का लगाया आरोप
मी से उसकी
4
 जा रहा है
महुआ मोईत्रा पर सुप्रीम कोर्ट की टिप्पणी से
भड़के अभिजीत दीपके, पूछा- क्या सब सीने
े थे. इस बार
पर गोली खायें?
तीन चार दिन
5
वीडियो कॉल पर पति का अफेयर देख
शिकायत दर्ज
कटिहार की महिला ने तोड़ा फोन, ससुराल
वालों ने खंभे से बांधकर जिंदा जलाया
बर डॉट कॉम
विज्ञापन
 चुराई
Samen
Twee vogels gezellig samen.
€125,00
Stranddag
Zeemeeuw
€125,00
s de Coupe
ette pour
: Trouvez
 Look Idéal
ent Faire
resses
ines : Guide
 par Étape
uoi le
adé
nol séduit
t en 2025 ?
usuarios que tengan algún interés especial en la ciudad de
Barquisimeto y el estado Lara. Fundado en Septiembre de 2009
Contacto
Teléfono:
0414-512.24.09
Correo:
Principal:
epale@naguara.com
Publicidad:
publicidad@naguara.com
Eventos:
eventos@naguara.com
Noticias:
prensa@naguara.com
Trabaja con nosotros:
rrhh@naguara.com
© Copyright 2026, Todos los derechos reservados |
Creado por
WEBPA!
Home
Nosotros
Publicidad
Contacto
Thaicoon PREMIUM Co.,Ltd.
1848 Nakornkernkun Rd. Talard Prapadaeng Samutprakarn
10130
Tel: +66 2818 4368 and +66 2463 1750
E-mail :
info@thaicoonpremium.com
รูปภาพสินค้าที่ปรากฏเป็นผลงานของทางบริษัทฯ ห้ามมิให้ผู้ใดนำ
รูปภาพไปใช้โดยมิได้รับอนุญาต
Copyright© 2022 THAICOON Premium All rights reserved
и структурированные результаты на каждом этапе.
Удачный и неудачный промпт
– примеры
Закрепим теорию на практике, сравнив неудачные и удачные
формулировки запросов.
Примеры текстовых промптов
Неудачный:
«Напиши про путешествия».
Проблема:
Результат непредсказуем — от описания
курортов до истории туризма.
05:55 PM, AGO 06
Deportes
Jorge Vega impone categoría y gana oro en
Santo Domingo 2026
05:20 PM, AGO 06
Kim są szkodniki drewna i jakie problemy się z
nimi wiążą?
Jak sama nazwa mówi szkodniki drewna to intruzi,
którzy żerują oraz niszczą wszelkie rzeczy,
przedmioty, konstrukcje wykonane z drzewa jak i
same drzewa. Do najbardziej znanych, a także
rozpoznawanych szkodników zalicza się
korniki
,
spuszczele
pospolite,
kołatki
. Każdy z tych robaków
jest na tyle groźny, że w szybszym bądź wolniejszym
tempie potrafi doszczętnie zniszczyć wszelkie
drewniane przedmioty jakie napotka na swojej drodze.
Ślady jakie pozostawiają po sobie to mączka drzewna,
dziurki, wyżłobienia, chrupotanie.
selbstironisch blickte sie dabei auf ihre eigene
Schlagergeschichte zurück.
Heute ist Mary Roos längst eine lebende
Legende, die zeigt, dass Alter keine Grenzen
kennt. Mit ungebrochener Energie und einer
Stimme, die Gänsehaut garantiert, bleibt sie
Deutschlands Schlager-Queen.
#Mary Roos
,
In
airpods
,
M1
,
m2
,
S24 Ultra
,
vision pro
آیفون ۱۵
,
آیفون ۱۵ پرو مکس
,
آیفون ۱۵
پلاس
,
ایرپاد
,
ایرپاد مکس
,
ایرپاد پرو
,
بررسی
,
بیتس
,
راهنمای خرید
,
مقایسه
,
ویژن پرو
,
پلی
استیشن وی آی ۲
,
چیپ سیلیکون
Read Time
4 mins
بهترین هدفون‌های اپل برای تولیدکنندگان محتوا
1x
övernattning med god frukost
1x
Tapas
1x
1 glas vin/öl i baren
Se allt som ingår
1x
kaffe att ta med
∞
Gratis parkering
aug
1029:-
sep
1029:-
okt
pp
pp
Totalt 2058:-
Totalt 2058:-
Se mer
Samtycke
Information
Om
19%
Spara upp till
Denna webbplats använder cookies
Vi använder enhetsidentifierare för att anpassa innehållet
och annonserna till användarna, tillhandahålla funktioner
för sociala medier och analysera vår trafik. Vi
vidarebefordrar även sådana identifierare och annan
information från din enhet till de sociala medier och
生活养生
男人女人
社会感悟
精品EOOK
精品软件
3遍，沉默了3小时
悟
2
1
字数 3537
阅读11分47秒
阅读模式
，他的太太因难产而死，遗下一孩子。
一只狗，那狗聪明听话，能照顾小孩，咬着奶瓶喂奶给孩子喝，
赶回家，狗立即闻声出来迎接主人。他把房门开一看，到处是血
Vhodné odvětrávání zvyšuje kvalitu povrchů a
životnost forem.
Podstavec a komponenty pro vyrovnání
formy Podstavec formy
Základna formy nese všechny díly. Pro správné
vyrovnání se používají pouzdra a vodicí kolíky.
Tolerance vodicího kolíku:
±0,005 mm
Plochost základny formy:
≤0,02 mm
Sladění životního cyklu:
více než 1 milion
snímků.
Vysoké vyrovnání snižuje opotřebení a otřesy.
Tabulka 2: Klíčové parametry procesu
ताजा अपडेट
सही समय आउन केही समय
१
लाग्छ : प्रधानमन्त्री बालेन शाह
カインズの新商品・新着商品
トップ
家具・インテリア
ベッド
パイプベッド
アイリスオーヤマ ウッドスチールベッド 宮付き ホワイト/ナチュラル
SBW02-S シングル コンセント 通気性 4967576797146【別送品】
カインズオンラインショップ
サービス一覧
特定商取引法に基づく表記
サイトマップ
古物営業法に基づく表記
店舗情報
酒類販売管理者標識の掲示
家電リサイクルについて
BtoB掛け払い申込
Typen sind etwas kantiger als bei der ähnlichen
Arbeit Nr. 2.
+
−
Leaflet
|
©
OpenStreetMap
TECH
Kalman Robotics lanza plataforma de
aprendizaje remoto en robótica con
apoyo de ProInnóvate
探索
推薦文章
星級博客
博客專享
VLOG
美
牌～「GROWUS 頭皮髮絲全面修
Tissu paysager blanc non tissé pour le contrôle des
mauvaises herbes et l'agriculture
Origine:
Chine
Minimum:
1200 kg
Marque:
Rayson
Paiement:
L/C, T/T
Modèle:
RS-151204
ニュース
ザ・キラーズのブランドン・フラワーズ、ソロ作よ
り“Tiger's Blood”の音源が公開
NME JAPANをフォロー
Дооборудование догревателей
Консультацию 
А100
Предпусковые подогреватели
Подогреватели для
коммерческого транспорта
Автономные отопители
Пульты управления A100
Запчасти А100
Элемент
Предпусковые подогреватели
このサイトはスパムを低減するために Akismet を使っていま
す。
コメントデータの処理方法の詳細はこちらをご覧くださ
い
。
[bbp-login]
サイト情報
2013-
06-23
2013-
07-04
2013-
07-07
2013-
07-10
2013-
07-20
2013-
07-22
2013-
━━━━━━━━━━
● HOW TO COMPLETE THIS TASK: Check each line of the material above for the word "Roos", then state how many lines hold it. Only the number.

● FINISHED EXERCISE: 2